## Exercise aim
An exact copy of the data is needed, but without any of its images.

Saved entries
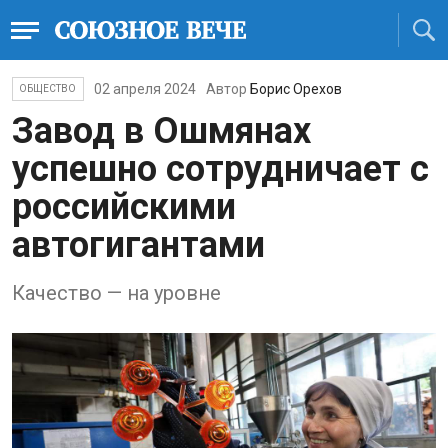
02 апреля 2024
Автор
Борис Орехов
ОБЩЕСТВО
Завод в Ошмянах
успешно сотрудничает с
российскими
автогигантами
Качество — на уровне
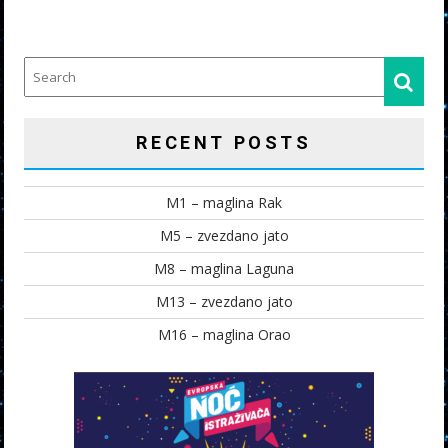
RECENT POSTS
M1 – maglina Rak
M5 – zvezdano jato
M8 – maglina Laguna
M13 – zvezdano jato
M16 – maglina Orao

## Task result
02 апреля 2024
Автор
Борис Орехов
ОБЩЕСТВО
Завод в Ошмянах
успешно сотрудничает с
российскими
автогигантами
Качество — на уровне
RECENT POSTS
M1 – maglina Rak
M5 – zvezdano jato
M8 – maglina Laguna
M13 – zvezdano jato
M16 – maglina Orao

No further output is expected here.